# Solve the following pairs of equations by reducing them to a pair of linear of linear equations

## Question :

Solve the following pairs of equations by reducing them to a pair of linear of linear equations :

(i)  $$1\over 2x$$ + $$1\over 3y$$ = 2     and    $$1\over 3x$$ + $$1\over 2y$$ = 2

(ii)  $$2\over \sqrt{x}$$ + $$3\over \sqrt{y}$$ = 2       and    $$4\over \sqrt{x}$$ – $$9\over \sqrt{y}$$ = 2

(iii)  $$4\over x$$ + 3y = 14       and     $$3\over x$$ – 4y = 23

(iv)  $$4\over x$$ + 3y = 14       and     $$6\over x – 1$$ – $$3\over y – 2$$ = 1

(v)  $$7x – 2y\over xy$$  = 5       and     $$8x + 7y\over xy$$  =  15

(vi)  6x + 3y = 6xy      and       2x + 4y = 5xy

(vii)  $$10\over x + y$$ + $$2\over x – y$$ = 4     and     $$15\over x + y$$ – $$5\over x – y$$ = -2

(viii)  $$1\over 3x + y$$ + $$1\over 3x – y$$ = $$3\over 4$$   and   $$1\over 2(3x + y)$$ – $$1\over 2(3x – y)$$ = $$-1\over 8$$

## Solution :

(i)  Put $$1\over x$$ = u    and    $$1\over y$$ = v, then the equation becomes

$$1\over 2$$u + $$1\over 3$$v = 2    $$\implies$$    3u + 2v = 12            ………..(1)
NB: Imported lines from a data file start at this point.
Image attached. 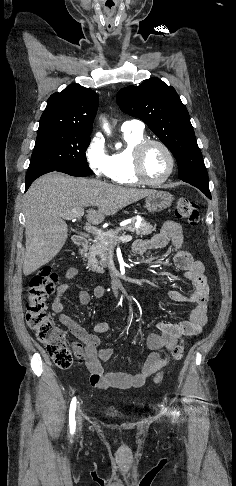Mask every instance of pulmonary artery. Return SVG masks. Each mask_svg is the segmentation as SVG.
<instances>
[{"mask_svg":"<svg viewBox=\"0 0 236 486\" xmlns=\"http://www.w3.org/2000/svg\"><path fill=\"white\" fill-rule=\"evenodd\" d=\"M122 130H137V131H143L144 129V123L140 120H127L122 124L121 127Z\"/></svg>","mask_w":236,"mask_h":486,"instance_id":"obj_1","label":"pulmonary artery"}]
</instances>
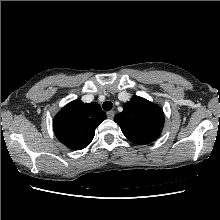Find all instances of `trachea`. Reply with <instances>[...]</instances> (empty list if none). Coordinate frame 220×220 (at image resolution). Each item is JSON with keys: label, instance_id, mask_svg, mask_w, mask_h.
Instances as JSON below:
<instances>
[{"label": "trachea", "instance_id": "trachea-1", "mask_svg": "<svg viewBox=\"0 0 220 220\" xmlns=\"http://www.w3.org/2000/svg\"><path fill=\"white\" fill-rule=\"evenodd\" d=\"M113 107V103L110 102V101H105L102 105V108L105 110V111H109L111 110Z\"/></svg>", "mask_w": 220, "mask_h": 220}]
</instances>
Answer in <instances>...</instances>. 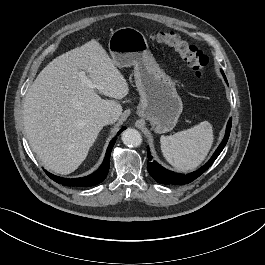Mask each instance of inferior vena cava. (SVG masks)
I'll return each instance as SVG.
<instances>
[{
    "mask_svg": "<svg viewBox=\"0 0 265 265\" xmlns=\"http://www.w3.org/2000/svg\"><path fill=\"white\" fill-rule=\"evenodd\" d=\"M96 121L104 126L115 122V117L110 113L103 112L96 117Z\"/></svg>",
    "mask_w": 265,
    "mask_h": 265,
    "instance_id": "obj_1",
    "label": "inferior vena cava"
}]
</instances>
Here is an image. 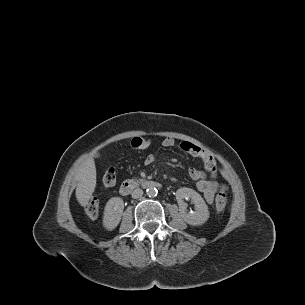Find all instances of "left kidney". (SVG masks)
Instances as JSON below:
<instances>
[{
    "label": "left kidney",
    "mask_w": 305,
    "mask_h": 305,
    "mask_svg": "<svg viewBox=\"0 0 305 305\" xmlns=\"http://www.w3.org/2000/svg\"><path fill=\"white\" fill-rule=\"evenodd\" d=\"M175 196L179 205V213L186 223L197 226L204 224L208 220V206L198 192L191 188L182 187L176 191ZM184 199H191L195 206V211L187 212V204Z\"/></svg>",
    "instance_id": "obj_1"
}]
</instances>
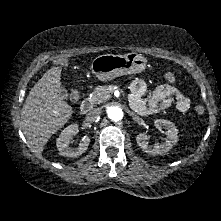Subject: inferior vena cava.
<instances>
[{
  "label": "inferior vena cava",
  "instance_id": "obj_1",
  "mask_svg": "<svg viewBox=\"0 0 221 221\" xmlns=\"http://www.w3.org/2000/svg\"><path fill=\"white\" fill-rule=\"evenodd\" d=\"M101 110L99 108L91 109L88 114L86 115V121L88 122H94L100 115Z\"/></svg>",
  "mask_w": 221,
  "mask_h": 221
}]
</instances>
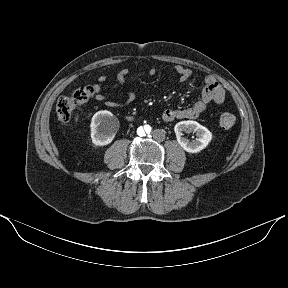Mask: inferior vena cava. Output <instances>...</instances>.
Listing matches in <instances>:
<instances>
[{"mask_svg": "<svg viewBox=\"0 0 288 288\" xmlns=\"http://www.w3.org/2000/svg\"><path fill=\"white\" fill-rule=\"evenodd\" d=\"M151 138H152V140L155 141V142H161V141H163L164 138H165V133H164V131L161 130V129H155V130H153L152 133H151Z\"/></svg>", "mask_w": 288, "mask_h": 288, "instance_id": "obj_1", "label": "inferior vena cava"}]
</instances>
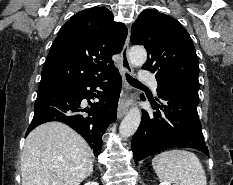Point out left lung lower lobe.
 <instances>
[{"instance_id":"obj_1","label":"left lung lower lobe","mask_w":233,"mask_h":185,"mask_svg":"<svg viewBox=\"0 0 233 185\" xmlns=\"http://www.w3.org/2000/svg\"><path fill=\"white\" fill-rule=\"evenodd\" d=\"M199 85L176 83L158 86L163 103L156 104V113L143 110L142 122L131 142L134 161L172 148H194L209 155L201 131L197 105ZM145 100L144 97H142Z\"/></svg>"}]
</instances>
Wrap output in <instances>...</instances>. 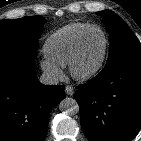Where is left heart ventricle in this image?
<instances>
[{
    "label": "left heart ventricle",
    "mask_w": 141,
    "mask_h": 141,
    "mask_svg": "<svg viewBox=\"0 0 141 141\" xmlns=\"http://www.w3.org/2000/svg\"><path fill=\"white\" fill-rule=\"evenodd\" d=\"M104 48V37L99 30H91L85 37L77 69L81 72L92 69L100 60Z\"/></svg>",
    "instance_id": "1"
}]
</instances>
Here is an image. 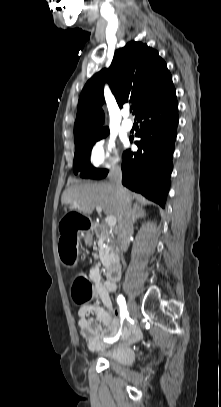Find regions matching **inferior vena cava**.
Instances as JSON below:
<instances>
[{"mask_svg":"<svg viewBox=\"0 0 221 407\" xmlns=\"http://www.w3.org/2000/svg\"><path fill=\"white\" fill-rule=\"evenodd\" d=\"M109 181L115 187L116 196L120 204V216L117 242L121 251H126L133 234L132 209L128 201L126 190L122 186V171L119 163L115 164L109 174Z\"/></svg>","mask_w":221,"mask_h":407,"instance_id":"obj_1","label":"inferior vena cava"}]
</instances>
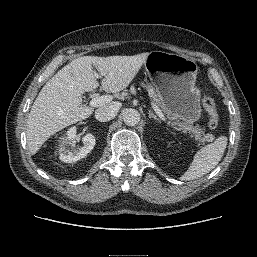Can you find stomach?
I'll return each mask as SVG.
<instances>
[{
	"label": "stomach",
	"instance_id": "obj_1",
	"mask_svg": "<svg viewBox=\"0 0 257 257\" xmlns=\"http://www.w3.org/2000/svg\"><path fill=\"white\" fill-rule=\"evenodd\" d=\"M146 72L168 110L178 120L193 124L202 116L201 91L196 87L198 66L185 55L152 51Z\"/></svg>",
	"mask_w": 257,
	"mask_h": 257
}]
</instances>
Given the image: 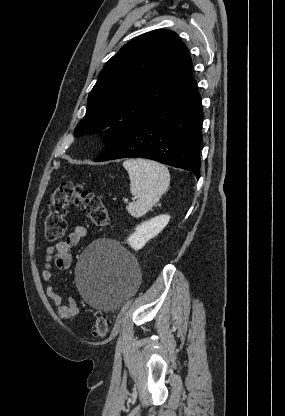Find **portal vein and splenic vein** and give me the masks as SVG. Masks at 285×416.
<instances>
[{
    "label": "portal vein and splenic vein",
    "mask_w": 285,
    "mask_h": 416,
    "mask_svg": "<svg viewBox=\"0 0 285 416\" xmlns=\"http://www.w3.org/2000/svg\"><path fill=\"white\" fill-rule=\"evenodd\" d=\"M132 200H136V198H132Z\"/></svg>",
    "instance_id": "portal-vein-and-splenic-vein-1"
}]
</instances>
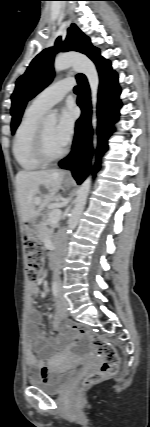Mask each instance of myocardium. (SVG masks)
<instances>
[{
  "label": "myocardium",
  "instance_id": "myocardium-1",
  "mask_svg": "<svg viewBox=\"0 0 150 427\" xmlns=\"http://www.w3.org/2000/svg\"><path fill=\"white\" fill-rule=\"evenodd\" d=\"M66 152H67V149L63 148V150L60 153L56 155H50L47 152L46 146H45L43 126L39 125L35 134L34 146H33V153L36 160L43 165H48L63 158Z\"/></svg>",
  "mask_w": 150,
  "mask_h": 427
}]
</instances>
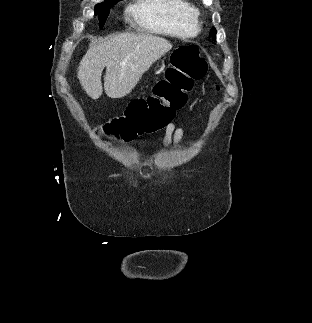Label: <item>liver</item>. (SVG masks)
<instances>
[{
	"label": "liver",
	"instance_id": "6515ba94",
	"mask_svg": "<svg viewBox=\"0 0 312 323\" xmlns=\"http://www.w3.org/2000/svg\"><path fill=\"white\" fill-rule=\"evenodd\" d=\"M172 44L153 34H117L105 38L83 56L77 72L83 90L92 100L100 98L103 88L109 98H124L137 86L143 74Z\"/></svg>",
	"mask_w": 312,
	"mask_h": 323
}]
</instances>
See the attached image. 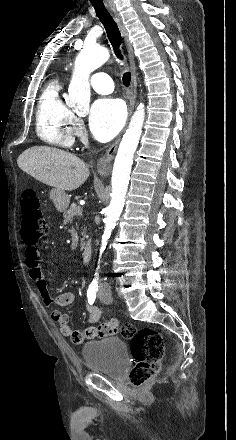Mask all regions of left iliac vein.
I'll use <instances>...</instances> for the list:
<instances>
[{
  "mask_svg": "<svg viewBox=\"0 0 236 440\" xmlns=\"http://www.w3.org/2000/svg\"><path fill=\"white\" fill-rule=\"evenodd\" d=\"M98 297L102 303L110 304L112 303V295L110 293H99Z\"/></svg>",
  "mask_w": 236,
  "mask_h": 440,
  "instance_id": "obj_1",
  "label": "left iliac vein"
}]
</instances>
$$1\over 3$$u + $$1\over 2$$v = $$13\over 6$$   $$\implies$$   2u + 3v = 13            ………….(2)

Multiply the equation (1) by 3 and equation (2) by 2, we get

9u + 6v = 36       ……(3)

4u + 6v = 26       ……..(4)

Subtract equation (4) from equation ( 3), we get

5u = 10      $$\implies$$    u = 2

Putting the value of u in equation (3), we get

18 + 6v = 36     $$\implies$$   v = 3

Now,  $$1\over x$$ = u  $$\implies$$  x = $$1\over 2$$

and $$1\over y$$ = v  $$\implies$$  y = $$1\over 3$$

(ii)  Put $$1\over \sqrt{x}$$ = u    and    $$1\over \sqrt{y}$$ = v, then the equation becomes

2u + 3v = 2         ……(1)

and    4u – 9u = -1           ……(2)

Multiply equation (1) by 3 and adding it with equation (2), we get

10u = 5      $$\implies$$   u = $$1\over 2$$

Put the value of u in equation (1), we get

3v = 1   $$\implies$$   v = $$1\over 3$$

Now,  $$1\over \sqrt{x}$$ = u    $$\implies$$    x = 4

and $$1\over \sqrt{y}$$ = v    $$\implies$$   y = 9

(iii)  The given linear equations are

$$4\over x$$ + 3y = 14            …….(1)

and     $$3\over x$$ – 4y = 23           …….(2)

Multiply equation (1) by 4 and equation (2) by 3, we get

$$16\over x$$ + 12y = 56           …….(3)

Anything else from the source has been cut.